Additionally, task workload values were manipulated in the model because of expert feedback, subjective cognitive workload ratings, and statistically significant differences in objective measures. The IMPRINT models showed utility by being able to incorporate multiple workload value updates. This research demonstrated that representative AA system task models can be developed using IMPRINT to provide design recommendations.
While the results are limited to the sampled population and controlled laboratory setting, the approach of pairing cognitive workload model predictions with human-in-the-loop validation studies provided insights into the impacts of AA on workload.
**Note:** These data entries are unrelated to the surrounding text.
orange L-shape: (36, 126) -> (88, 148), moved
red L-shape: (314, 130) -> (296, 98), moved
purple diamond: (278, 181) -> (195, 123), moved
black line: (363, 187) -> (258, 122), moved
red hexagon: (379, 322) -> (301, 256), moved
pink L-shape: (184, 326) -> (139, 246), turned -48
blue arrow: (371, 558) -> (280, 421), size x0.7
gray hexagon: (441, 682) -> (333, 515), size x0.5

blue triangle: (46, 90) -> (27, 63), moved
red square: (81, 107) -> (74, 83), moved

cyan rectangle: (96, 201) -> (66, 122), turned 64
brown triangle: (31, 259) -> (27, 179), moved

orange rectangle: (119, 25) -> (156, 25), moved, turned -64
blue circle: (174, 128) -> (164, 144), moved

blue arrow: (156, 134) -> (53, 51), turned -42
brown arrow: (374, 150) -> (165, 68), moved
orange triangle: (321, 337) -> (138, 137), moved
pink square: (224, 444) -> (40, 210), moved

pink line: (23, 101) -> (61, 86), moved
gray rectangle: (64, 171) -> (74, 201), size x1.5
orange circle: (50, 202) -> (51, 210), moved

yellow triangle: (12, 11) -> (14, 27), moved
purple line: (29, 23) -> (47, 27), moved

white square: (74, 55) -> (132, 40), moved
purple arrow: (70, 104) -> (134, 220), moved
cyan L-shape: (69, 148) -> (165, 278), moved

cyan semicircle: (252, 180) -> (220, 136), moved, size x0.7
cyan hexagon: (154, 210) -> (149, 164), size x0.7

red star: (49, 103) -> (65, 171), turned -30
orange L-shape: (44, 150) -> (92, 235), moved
These research efforts can help inform human performance modeling and system design considerations early in a system’s life cycle. While we develop technologies to address future operational environments, we should address human cognitive workload considerations in parallel with those efforts.
Footnotes
Disclaimer
The views expressed in this writing are those of the author and do not reflect the official policy or position of the Department of Defense or the U.S. Government.
Declaration of Conflicting Interests
The author declared no potential conflicts of interest with respect to the research, authorship, and/or publication of this article.
Funding
The author disclosed receipt of the following financial support for the research, authorship, and/or publication of this article: This project was funded by the US Army DEVCOM Aviation and Missile Center Agency, Redstone Arsenal, Alabama, 34898-5000, JON RNK76, as part of the author’s doctoral research conducted at the Naval Postgraduate School in Monterey, CA. This research is Distribution A, approved for public release; distribution is unlimited.